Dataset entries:
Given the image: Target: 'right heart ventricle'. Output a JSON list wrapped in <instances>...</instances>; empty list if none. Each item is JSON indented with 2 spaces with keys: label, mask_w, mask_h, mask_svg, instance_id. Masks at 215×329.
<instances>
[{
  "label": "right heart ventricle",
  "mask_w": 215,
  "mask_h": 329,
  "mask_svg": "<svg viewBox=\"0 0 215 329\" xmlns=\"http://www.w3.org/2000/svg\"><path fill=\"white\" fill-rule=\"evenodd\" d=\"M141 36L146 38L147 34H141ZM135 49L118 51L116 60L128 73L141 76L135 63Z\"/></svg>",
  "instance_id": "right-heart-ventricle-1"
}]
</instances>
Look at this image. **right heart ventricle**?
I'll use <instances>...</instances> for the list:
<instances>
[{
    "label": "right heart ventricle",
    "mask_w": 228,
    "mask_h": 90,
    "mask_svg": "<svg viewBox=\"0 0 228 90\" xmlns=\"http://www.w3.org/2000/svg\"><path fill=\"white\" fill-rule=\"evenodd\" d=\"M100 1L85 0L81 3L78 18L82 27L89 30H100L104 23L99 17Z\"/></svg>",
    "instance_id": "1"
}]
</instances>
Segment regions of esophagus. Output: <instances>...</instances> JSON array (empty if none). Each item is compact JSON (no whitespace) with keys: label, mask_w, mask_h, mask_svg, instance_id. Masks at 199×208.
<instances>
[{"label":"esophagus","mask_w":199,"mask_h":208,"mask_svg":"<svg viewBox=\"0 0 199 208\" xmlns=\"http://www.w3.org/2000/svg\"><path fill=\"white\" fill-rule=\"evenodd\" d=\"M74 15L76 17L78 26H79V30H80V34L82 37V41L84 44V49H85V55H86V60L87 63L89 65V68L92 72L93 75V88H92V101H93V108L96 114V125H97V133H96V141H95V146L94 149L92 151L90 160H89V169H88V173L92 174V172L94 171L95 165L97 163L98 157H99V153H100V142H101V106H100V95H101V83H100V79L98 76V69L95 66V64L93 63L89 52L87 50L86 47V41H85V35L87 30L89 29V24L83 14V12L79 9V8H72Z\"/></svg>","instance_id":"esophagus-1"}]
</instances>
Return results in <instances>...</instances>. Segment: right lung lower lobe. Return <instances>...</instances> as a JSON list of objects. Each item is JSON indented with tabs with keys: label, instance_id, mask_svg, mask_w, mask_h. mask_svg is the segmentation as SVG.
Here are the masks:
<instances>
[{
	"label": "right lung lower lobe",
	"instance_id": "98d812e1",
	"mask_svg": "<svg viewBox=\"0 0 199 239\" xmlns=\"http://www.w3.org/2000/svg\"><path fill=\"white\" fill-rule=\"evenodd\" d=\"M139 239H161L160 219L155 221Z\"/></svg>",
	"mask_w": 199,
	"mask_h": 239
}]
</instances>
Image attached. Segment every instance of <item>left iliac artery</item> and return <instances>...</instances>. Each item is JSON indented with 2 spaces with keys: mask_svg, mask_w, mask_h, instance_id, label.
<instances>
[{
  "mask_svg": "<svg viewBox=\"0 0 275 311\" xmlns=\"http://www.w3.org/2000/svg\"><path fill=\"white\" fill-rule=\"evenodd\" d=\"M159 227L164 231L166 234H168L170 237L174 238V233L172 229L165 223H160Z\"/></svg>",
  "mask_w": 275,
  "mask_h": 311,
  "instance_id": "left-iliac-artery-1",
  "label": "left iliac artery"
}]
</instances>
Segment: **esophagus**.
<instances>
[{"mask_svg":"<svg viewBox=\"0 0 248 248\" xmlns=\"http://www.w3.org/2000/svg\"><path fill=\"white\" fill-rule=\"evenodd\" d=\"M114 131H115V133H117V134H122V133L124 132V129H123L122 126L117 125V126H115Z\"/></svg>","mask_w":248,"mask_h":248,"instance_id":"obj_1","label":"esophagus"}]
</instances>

* Problem requirements
Output each record precisely as given.

* Answer to this problem
Given the image: Target: 'right heart ventricle'. Output a JSON list wrapped in <instances>...</instances>; empty list if none. Each item is JSON indented with 2 spaces with keys: label, mask_w, mask_h, mask_svg, instance_id. Masks at 215×329.
<instances>
[{
  "label": "right heart ventricle",
  "mask_w": 215,
  "mask_h": 329,
  "mask_svg": "<svg viewBox=\"0 0 215 329\" xmlns=\"http://www.w3.org/2000/svg\"><path fill=\"white\" fill-rule=\"evenodd\" d=\"M141 36L146 38L147 34H141ZM135 49L118 51L116 60L128 73L141 76L135 63Z\"/></svg>",
  "instance_id": "right-heart-ventricle-1"
}]
</instances>
Look at this image. **right heart ventricle**?
I'll use <instances>...</instances> for the list:
<instances>
[{
    "label": "right heart ventricle",
    "mask_w": 228,
    "mask_h": 90,
    "mask_svg": "<svg viewBox=\"0 0 228 90\" xmlns=\"http://www.w3.org/2000/svg\"><path fill=\"white\" fill-rule=\"evenodd\" d=\"M100 1L85 0L81 3L78 18L82 27L89 30H100L104 23L99 17Z\"/></svg>",
    "instance_id": "1"
}]
</instances>
Segment regions of esophagus. Output: <instances>...</instances> JSON array (empty if none). Each item is compact JSON (no whitespace) with keys: label, mask_w, mask_h, mask_svg, instance_id. Masks at 199×208.
<instances>
[{"label":"esophagus","mask_w":199,"mask_h":208,"mask_svg":"<svg viewBox=\"0 0 199 208\" xmlns=\"http://www.w3.org/2000/svg\"><path fill=\"white\" fill-rule=\"evenodd\" d=\"M74 15L76 17L78 26H79V30H80V34L82 37V41L84 44V49H85V55H86V60L87 63L89 65V68L92 72L93 75V88H92V101H93V108L96 114V125H97V133H96V141H95V146L94 149L92 151L90 160H89V169H88V173L92 174V172L94 171L95 165L97 163L98 157H99V153H100V142H101V106H100V95H101V83H100V79L98 76V69L95 66V64L93 63L89 52L87 50L86 47V41H85V35L87 30L89 29V24L83 14V12L79 9V8H72Z\"/></svg>","instance_id":"esophagus-1"}]
</instances>
Return results in <instances>...</instances>. Segment: right lung lower lobe. Return <instances>...</instances> as a JSON list of objects. Each item is JSON indented with tabs with keys: label, instance_id, mask_svg, mask_w, mask_h. mask_svg is the segmentation as SVG.
Here are the masks:
<instances>
[{
	"label": "right lung lower lobe",
	"instance_id": "98d812e1",
	"mask_svg": "<svg viewBox=\"0 0 199 239\" xmlns=\"http://www.w3.org/2000/svg\"><path fill=\"white\" fill-rule=\"evenodd\" d=\"M139 239H161L160 219L155 221Z\"/></svg>",
	"mask_w": 199,
	"mask_h": 239
}]
</instances>
Image attached. Segment every instance of <item>left iliac artery</item> and return <instances>...</instances>. Each item is JSON indented with 2 spaces with keys: mask_svg, mask_w, mask_h, instance_id, label.
<instances>
[{
  "mask_svg": "<svg viewBox=\"0 0 275 311\" xmlns=\"http://www.w3.org/2000/svg\"><path fill=\"white\" fill-rule=\"evenodd\" d=\"M159 227L164 231L166 234H168L170 237L174 238V233L172 229L165 223H160Z\"/></svg>",
  "mask_w": 275,
  "mask_h": 311,
  "instance_id": "left-iliac-artery-1",
  "label": "left iliac artery"
}]
</instances>
Segment: **esophagus**.
<instances>
[{"mask_svg":"<svg viewBox=\"0 0 248 248\" xmlns=\"http://www.w3.org/2000/svg\"><path fill=\"white\" fill-rule=\"evenodd\" d=\"M114 131H115V133H117V134H122V133L124 132V129H123L122 126L117 125V126H115Z\"/></svg>","mask_w":248,"mask_h":248,"instance_id":"obj_1","label":"esophagus"}]
</instances>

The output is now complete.